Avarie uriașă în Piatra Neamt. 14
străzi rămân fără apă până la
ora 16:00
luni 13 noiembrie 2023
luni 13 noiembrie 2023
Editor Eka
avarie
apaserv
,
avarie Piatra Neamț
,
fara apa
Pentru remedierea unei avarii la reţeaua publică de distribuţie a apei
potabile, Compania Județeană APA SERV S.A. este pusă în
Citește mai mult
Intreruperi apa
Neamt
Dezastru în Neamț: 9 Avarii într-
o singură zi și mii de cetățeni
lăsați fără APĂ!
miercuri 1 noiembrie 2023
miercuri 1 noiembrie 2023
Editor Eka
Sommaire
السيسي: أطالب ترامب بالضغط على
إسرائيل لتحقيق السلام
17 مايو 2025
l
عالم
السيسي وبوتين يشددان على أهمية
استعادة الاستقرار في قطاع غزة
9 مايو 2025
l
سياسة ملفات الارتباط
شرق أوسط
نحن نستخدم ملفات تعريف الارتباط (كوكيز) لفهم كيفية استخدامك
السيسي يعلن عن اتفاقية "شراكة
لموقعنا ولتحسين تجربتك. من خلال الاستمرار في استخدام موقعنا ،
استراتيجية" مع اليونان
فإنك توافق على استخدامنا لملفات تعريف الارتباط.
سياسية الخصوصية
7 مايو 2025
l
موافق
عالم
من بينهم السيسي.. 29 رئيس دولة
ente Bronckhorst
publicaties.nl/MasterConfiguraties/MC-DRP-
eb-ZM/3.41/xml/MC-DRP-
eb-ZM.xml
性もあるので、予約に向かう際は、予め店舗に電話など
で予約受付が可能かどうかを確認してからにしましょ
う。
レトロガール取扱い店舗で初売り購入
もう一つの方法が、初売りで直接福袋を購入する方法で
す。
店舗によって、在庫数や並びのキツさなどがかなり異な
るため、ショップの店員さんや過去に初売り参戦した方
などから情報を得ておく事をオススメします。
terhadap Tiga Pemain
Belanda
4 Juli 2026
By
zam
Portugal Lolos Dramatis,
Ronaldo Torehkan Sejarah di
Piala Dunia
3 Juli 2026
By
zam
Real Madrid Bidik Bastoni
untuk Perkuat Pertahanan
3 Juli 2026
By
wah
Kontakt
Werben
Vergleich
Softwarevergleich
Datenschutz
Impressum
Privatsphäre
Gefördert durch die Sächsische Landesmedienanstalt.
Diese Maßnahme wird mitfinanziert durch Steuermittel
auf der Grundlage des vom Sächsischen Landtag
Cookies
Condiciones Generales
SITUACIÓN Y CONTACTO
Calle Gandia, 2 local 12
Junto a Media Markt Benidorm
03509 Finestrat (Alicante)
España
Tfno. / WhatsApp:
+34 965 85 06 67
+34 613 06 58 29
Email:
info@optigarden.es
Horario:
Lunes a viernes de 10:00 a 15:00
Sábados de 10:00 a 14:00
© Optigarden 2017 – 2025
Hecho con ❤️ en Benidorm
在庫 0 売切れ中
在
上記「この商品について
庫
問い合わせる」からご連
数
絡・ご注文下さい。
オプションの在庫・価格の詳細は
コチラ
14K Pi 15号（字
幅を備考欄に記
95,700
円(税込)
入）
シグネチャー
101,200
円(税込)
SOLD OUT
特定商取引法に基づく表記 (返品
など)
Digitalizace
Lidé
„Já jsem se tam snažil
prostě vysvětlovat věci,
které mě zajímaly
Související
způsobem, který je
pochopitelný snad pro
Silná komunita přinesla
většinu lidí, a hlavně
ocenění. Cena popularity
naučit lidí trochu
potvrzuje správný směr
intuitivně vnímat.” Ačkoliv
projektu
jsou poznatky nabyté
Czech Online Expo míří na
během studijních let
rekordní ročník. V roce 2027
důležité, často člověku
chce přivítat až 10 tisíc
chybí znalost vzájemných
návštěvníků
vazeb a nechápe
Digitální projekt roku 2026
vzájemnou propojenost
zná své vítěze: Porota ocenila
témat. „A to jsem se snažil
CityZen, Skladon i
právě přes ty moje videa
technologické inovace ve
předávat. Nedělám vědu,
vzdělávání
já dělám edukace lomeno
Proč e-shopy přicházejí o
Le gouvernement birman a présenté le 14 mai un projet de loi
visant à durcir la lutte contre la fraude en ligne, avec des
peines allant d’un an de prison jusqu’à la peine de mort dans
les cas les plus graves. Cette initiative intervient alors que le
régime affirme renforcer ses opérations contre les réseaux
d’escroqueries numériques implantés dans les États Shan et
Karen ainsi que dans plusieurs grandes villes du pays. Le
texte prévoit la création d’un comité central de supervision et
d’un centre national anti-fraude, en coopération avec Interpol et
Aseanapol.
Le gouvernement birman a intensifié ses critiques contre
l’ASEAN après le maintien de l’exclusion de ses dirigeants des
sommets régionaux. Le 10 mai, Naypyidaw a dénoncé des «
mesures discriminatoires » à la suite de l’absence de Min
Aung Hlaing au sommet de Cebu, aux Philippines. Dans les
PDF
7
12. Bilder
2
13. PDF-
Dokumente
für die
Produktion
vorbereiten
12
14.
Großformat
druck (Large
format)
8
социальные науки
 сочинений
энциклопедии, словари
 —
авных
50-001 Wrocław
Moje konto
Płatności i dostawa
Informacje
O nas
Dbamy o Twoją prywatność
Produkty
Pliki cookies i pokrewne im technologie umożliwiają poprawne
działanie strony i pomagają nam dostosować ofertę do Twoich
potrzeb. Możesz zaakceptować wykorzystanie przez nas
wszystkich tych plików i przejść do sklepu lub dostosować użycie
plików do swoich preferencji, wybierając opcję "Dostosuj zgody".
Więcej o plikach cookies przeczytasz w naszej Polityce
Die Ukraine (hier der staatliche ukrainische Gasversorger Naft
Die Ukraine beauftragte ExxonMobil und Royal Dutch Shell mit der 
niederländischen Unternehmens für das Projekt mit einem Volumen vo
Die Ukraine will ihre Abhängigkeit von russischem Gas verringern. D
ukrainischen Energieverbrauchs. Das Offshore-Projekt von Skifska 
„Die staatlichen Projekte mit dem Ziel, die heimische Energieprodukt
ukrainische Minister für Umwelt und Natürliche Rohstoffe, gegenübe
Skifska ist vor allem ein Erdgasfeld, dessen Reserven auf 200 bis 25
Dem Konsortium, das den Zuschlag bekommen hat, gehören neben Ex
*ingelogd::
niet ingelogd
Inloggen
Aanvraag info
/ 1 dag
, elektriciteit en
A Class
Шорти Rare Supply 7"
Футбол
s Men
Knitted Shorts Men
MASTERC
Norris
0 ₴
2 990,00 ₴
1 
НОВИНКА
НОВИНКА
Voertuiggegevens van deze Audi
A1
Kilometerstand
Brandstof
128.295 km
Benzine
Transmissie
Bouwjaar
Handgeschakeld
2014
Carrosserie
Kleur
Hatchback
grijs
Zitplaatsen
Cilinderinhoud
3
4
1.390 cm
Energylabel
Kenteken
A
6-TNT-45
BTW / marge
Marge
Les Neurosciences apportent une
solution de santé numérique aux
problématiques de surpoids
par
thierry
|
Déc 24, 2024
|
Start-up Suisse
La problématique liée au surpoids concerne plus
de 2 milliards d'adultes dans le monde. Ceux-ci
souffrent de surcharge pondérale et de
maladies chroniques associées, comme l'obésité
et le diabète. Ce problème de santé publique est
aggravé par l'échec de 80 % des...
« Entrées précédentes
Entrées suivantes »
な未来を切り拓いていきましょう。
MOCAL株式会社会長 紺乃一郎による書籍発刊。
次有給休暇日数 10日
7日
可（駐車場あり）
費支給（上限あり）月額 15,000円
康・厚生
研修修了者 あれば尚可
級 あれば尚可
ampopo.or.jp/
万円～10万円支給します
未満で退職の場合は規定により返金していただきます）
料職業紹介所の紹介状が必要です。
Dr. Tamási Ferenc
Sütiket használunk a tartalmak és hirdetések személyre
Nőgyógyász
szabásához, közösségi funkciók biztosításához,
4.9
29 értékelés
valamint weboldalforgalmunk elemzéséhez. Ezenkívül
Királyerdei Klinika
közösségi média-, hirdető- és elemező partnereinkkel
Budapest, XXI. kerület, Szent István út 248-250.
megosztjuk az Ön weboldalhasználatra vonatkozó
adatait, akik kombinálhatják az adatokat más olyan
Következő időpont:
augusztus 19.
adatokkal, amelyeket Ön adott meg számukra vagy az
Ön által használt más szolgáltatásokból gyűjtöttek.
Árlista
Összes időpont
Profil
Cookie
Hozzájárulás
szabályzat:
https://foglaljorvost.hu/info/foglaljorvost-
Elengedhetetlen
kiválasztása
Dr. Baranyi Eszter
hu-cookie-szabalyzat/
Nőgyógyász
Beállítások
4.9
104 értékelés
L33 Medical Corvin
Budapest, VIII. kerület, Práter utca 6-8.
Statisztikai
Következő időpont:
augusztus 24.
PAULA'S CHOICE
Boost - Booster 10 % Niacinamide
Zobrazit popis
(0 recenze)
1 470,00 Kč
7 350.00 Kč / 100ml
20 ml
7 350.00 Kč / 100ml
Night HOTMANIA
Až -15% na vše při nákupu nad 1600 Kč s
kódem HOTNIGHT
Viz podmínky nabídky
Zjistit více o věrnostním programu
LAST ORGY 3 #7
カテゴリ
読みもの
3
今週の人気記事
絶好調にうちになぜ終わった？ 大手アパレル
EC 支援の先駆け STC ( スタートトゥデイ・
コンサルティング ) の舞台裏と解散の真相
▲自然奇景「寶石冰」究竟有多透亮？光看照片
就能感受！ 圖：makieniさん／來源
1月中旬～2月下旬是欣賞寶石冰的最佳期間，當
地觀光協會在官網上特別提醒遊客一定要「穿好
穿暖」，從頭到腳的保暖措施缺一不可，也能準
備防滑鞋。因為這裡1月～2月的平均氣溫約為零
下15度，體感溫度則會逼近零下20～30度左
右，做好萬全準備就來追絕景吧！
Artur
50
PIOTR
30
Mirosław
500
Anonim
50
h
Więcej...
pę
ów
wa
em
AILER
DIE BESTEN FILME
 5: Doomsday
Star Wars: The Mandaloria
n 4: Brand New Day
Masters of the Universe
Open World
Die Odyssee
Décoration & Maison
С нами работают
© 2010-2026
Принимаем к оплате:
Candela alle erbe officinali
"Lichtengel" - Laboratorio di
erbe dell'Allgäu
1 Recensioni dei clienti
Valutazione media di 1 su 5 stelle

━━━━━━━━━━━━━━━━━━━━━━━━━━━━━━

**Work item:**
Each line of the material that has "kerület" in it should be counted; reply with that number alone.

**Task output:**
2